Marco è una persona gentile, intelligente, forse timida; con un passato di acrobata, forte, coraggioso, forse irresponsabile. Nei suoi vasi e in tutto il suo lavoro di designer vi è qualcosa che sfugge alle tradizionali classificazioni, perché si muove in un mondo complesso, contraddittorio, ma di alto livello poetico. 

 

Per questo motivo ognuno dei suoi oggetti rappresenta un universo a parte, che sorprende e convince, e messi tutti insieme costituiscono un arcipelago di scoperte; virtù rara che nasce dall’esplorazione di tecniche, letterarie e costruttive, del tutto originali.

 

Marco appartiene a quella generazione che si muove in uno spazio di invenzioni private, non interessate al mercato ma destinate a soddisfare prima di tutto se stessi, e non considerandosi diverso dagli altri ritiene che anche gli altri gradiscano i suoi doni; di doni infatti si tratta, preziosi e imprevisti, destinati a fornire una sorpresa a chi li guarda; un designer che non possiede questa capacità affettiva forse è meglio che cambi mestiere. 

 

Come un artigiano innamorato Marco De Santi dimostra di essere affascinato dalla vita comune come dai rischi del trapezio.

 

Può volare ma può anche danzare…

Andrea Branzi

Sono diversi anni che lavoro con Marco De Santi al Politecnico di Milano e abbiamo condotto molti laboratori dando continuità all’insegnamento di Andrea Branzi, per il quale il Design si deve occupare dei grandi temi dell’umanità e non solamente della risoluzione dei piccoli problemi quotidiani.

 

I lavori che Marco realizza personalmente rispecchiano a pieno questa attitudine progettuale e dimostrano la sua capacità di trasferire in forme e emozioni lo stato ideologico del nostro momento storico.

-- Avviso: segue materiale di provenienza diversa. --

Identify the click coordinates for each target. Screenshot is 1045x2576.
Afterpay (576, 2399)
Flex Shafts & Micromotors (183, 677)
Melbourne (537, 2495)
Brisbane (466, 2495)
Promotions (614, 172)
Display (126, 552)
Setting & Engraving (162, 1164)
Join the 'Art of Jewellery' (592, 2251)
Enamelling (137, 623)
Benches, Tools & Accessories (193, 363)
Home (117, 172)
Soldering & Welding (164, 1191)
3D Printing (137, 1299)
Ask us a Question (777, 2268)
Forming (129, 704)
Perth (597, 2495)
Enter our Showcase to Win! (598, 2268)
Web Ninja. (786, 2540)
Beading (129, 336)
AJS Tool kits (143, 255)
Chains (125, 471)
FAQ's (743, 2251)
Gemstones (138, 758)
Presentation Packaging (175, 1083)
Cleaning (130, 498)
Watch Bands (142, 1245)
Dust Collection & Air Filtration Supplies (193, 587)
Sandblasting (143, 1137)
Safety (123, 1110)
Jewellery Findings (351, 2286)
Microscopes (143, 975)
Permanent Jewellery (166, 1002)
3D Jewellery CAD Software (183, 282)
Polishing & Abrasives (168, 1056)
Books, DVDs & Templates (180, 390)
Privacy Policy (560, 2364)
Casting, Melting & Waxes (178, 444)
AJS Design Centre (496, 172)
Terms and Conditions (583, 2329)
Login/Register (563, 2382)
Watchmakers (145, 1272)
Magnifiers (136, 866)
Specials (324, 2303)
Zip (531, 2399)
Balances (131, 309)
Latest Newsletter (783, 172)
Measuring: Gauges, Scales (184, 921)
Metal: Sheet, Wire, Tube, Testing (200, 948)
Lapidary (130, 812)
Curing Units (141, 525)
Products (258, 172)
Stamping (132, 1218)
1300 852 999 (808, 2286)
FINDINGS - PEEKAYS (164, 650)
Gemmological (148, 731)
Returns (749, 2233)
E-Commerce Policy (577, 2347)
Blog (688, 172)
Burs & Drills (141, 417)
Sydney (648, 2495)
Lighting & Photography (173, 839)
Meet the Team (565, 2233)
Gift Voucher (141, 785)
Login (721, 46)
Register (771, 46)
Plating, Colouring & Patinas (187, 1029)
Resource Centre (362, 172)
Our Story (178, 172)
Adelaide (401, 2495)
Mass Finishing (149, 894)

Non importano i confini disciplinari, si tratti di Design del prodotto o Design degli interni o Arte o Architettura. L’importante è visualizzare la precarietà dei sentimenti soprattutto collettivi, quando cioè non appartengono solo a noi stessi ma sono sentiti dai più.

 

Sono quindi oggetti-installazione realizzati con lo spirito della performance, quando per gli artisti prende valore non solo il risultato finale ma anche la costruzione stessa, processi di accumulo e di composizione spesso molto pazienti, rigorosi, calmi, vagamente ossessivi. Sono oggetti non necessariamente  pratici ma in ogni caso oggetti d’uso, non totalmente decorativi, non totalmente funzionali. Rispondono all’imperativo di non ingombrare lo spazio inutilmente ma dove l’utilità non sta nel fare le cose con meno fatica ma nel capire con maggiore lucidità il significato che vogliamo dare alla nostra esistenza.

Michele De Lucchi

Equilibrio Disequilibrante

Marco De Santi dà forma a incerti accumuli di povere cose come se stesse componendo fiori in un prezioso ikebana giapponese.
Nel suo rituale paziente, calmo e vagamente ossessivo – come lo ha definito Michele De Lucchi - la componente del dramma è perfettamente estranea: riusciamo sempre, nel suo lavoro, a intravedere una luce, sia pure quella di una sottile ironia.
Le sue opere sono come appese a un filo, in equilibrio precario: forse perché Marco ha imparato a trattenere il respiro quando faceva l’acrobata. 
Il debole equilibrio dei suoi manufatti sperimentali non è mai casuale, è invece il risultato di un processo di composizione lungo e controllato.
Come un archeologo che raccoglie frammenti incomprensibili per poi catalogarli attentamente e ricomporli in un insieme finalmente intelleggibile, Marco De Santi, attraverso il suo “fare” , trasforma le macerie del contemporaneo in  quelli che Andrea Branzi definisce “doni preziosi e imprevisti”, figli -e reietti- del tempo precario in cui siamo immersi.
Le sue opere hanno il dono di  farci riflettere sulle problematiche del contemporaneo senza fare troppo rumore: non esplodono mai, magari un giorno potrebbero implodere, collassando silenziosamente, e allora l’eco della loro vibrazione si propagherebbe lontano, lontano, lontano….
Per ora se ne stanno qui, ferme, immobili, trattenendo quasi il respiro, come congelate: tra il bianco, gli specchi, e bagliori fluorescenti.
Anna D’Ambrosio le ha scoperte, ne ha percepito la potenza -nel senso di forza e di potenzialità, assieme-  e le ha volute nel suo spazio.